Tras la conversación con el jefe de la policía judicial, Joona Linna se sienta en su coche para conducir el corto trayecto hasta el instituto forense de Estocolmo, en el recinto del Karolinska. Gira la llave del contacto, mete primera y sale lentamente del aparcamiento.

Antes de llamar a Jens Svanehjälm, el fiscal jefe, tiene que repasar lo que ha averiguado hasta el momento del caso de Tumba. La carpeta en la que ha guardado sus notas sobre la investigación está en el asiento del copiloto. Conduce hacia Sankt Eriksplan e intenta recordar lo que ya ha comunicado a la fiscalía sobre la investigación inicial de la escena del crimen y lo que contenían las notas de la conversación de la noche anterior con los servicios sociales.

Joona cruza el puente, ve el pálido palacio de Karlberg a la izquierda y recuerda las objeciones que pusieron ambos médicos por los riesgos de interrogar a un paciente que se encuentra en un estado tan grave. Decide entonces repasar las últimas doce horas una vez más.

Karim Muhammed llegó a Suecia como refugiado desde Irán. Era periodista y fue encarcelado cuando Ruhollah Jomeini volvió al país, tras ocho años en la cárcel, consiguió escapar por la frontera con Turquía y continuó hacia Alemania y hasta Trelleborg. Karim Muhammed lleva casi dos años empleado por Jasmin Jabir, que es propietario de la sociedad Limpiezas Johansson, con sede social en la calle Alice Tegnér, número 9, de Tullinge. El ayuntamiento de Botkyrka concedió a la empresa la limpieza de los colegios Tullingebergsskolan, Vistaskolan, Broängsskolan, la piscina Storvretsbadet, el instituto y el polideportivo de Tumba y los vestuarios del Rödstuhage.

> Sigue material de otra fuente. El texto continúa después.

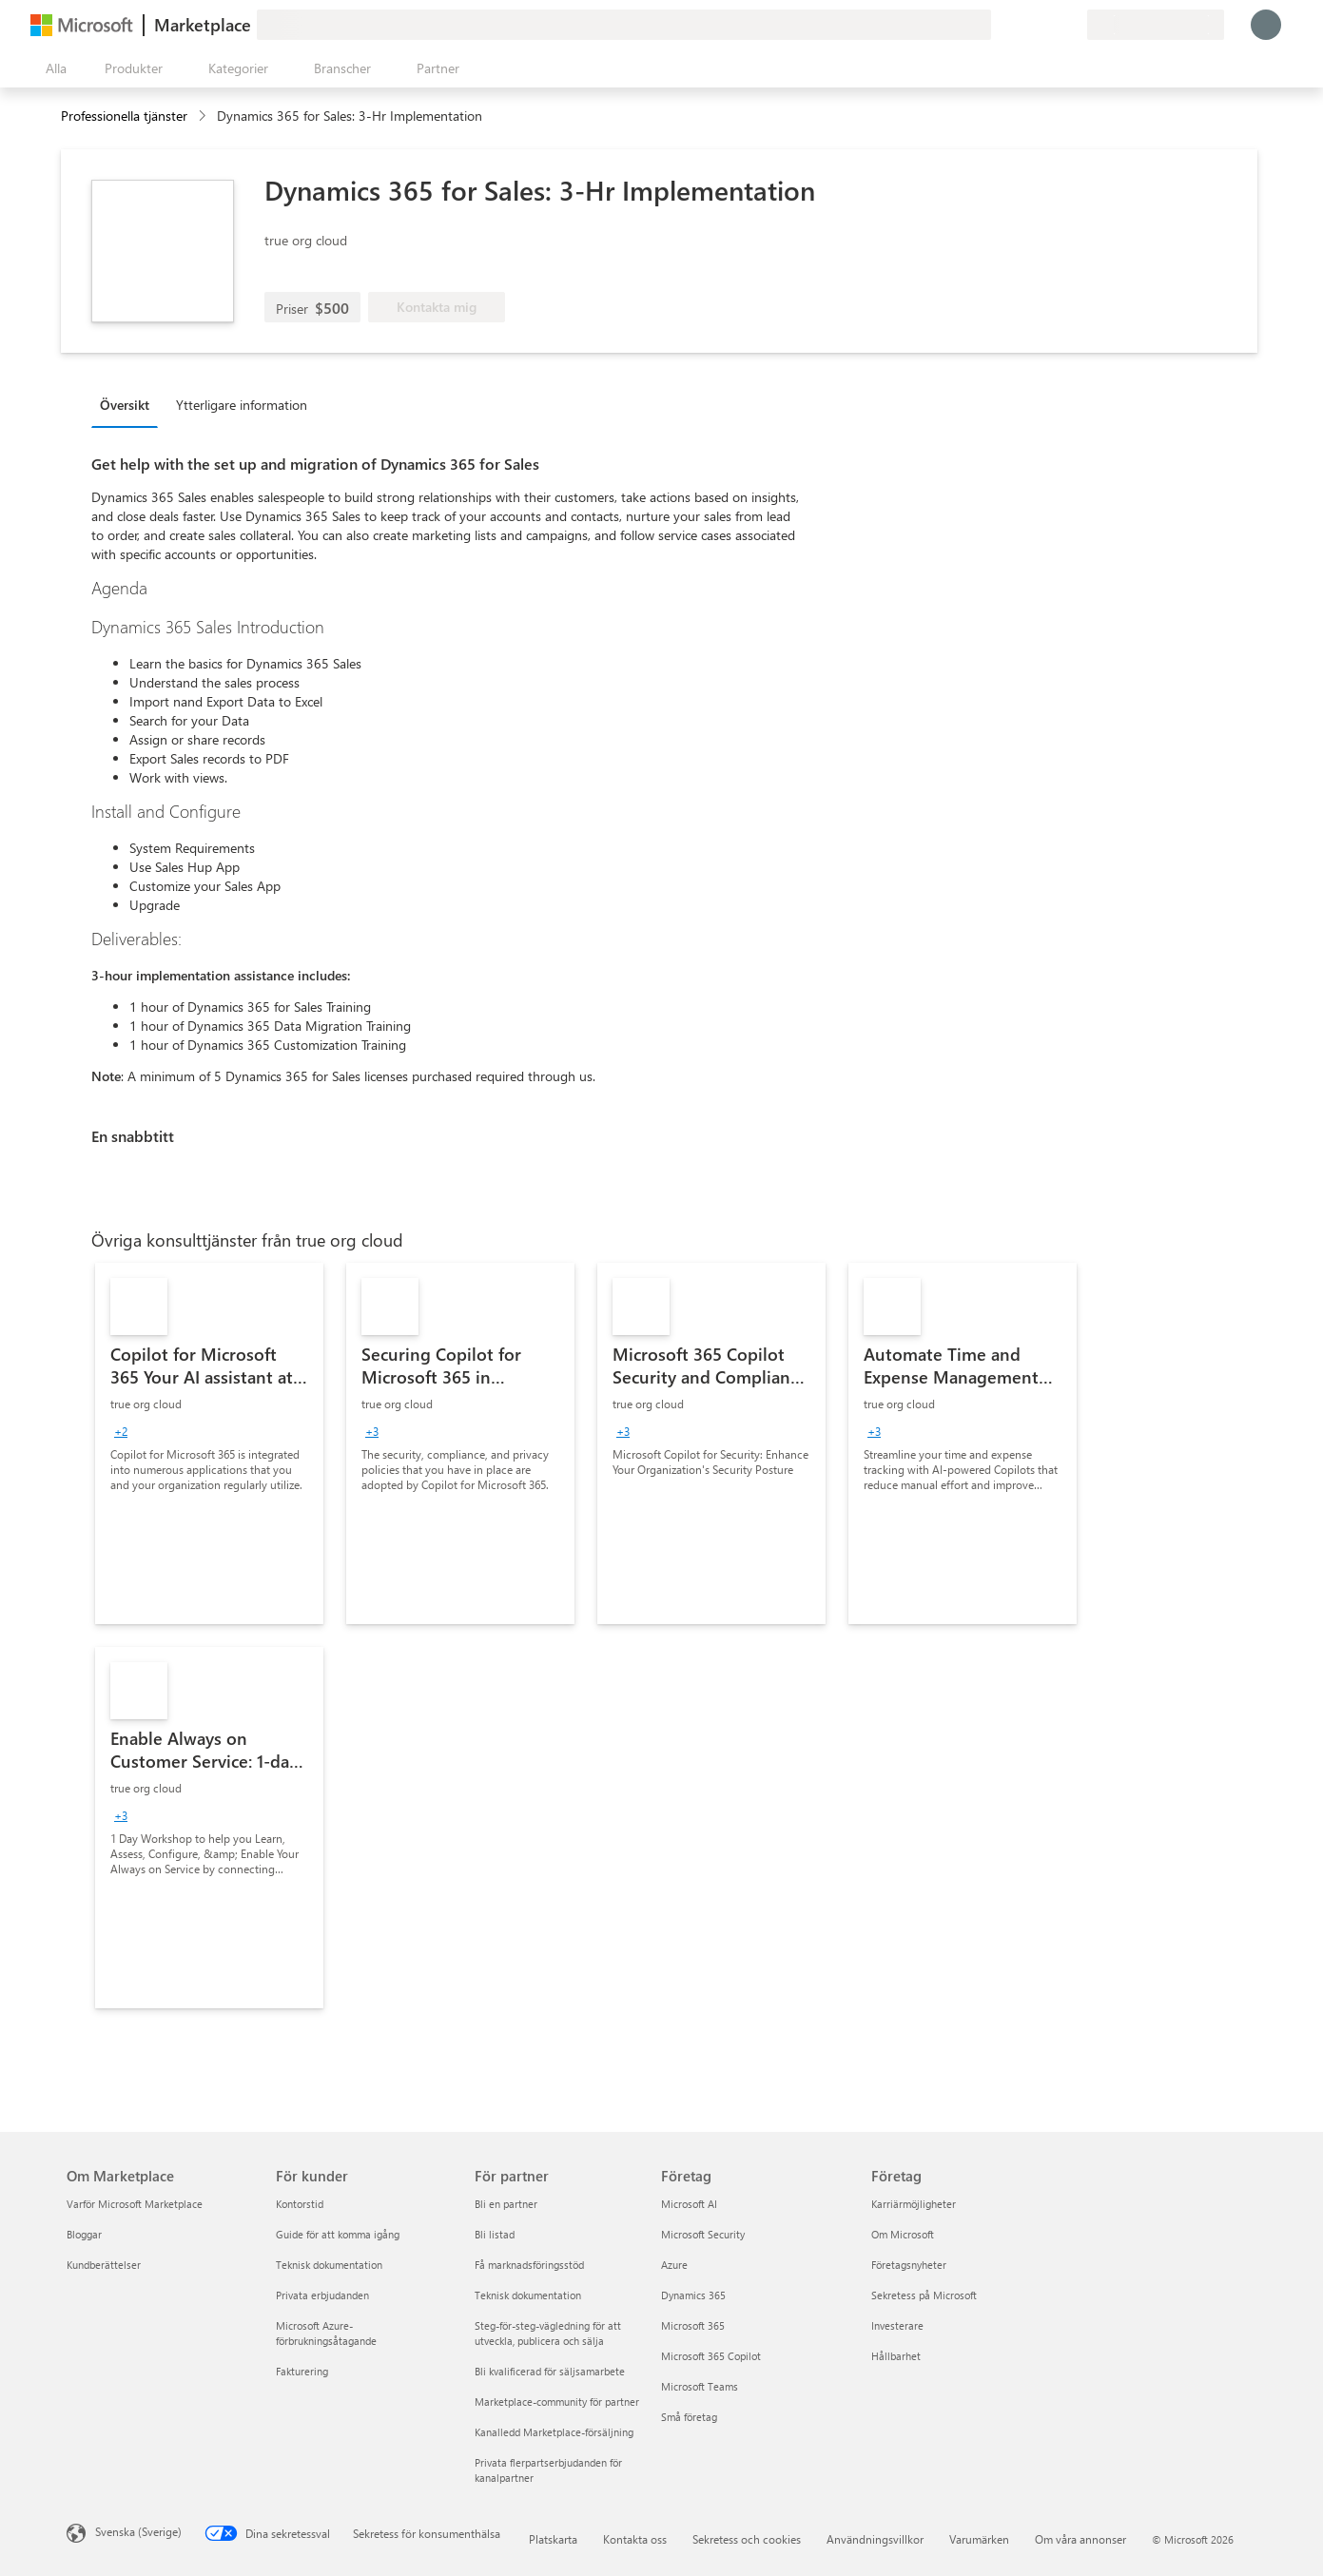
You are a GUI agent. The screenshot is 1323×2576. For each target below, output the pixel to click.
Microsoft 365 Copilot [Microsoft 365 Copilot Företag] (711, 2356)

Karim Muhammed llegó al polideportivo Rödstuhage a las 20.50 horas del día anterior, lunes 7 de diciembre. Era su último servicio esa tarde. Estacionó su furgoneta Volkswagen en el aparcamiento, no lejos de un Toyota rojo. Los focos en las altas torretas que rodean el campo de fútbol estaban apagados, pero la luz del vestuario estaba aún encendida. Abrió las puertas traseras de la furgoneta, bajó la rampa, subió al vehículo y soltó las sujeciones del carro de limpieza más pequeño.

Cuando llegó al edificio de madera bajo e intentó girar la llave en la cerradura de la puerta del vestuario de hombres, notó que no estaba echada. Llamó con los nudillos, no obtuvo respuesta y abrió. Tras sujetar la puerta con una cuña de plástico descubrió la sangre en el suelo. Entró, vio al hombre muerto, volvió a la furgoneta y llamó a emergencias.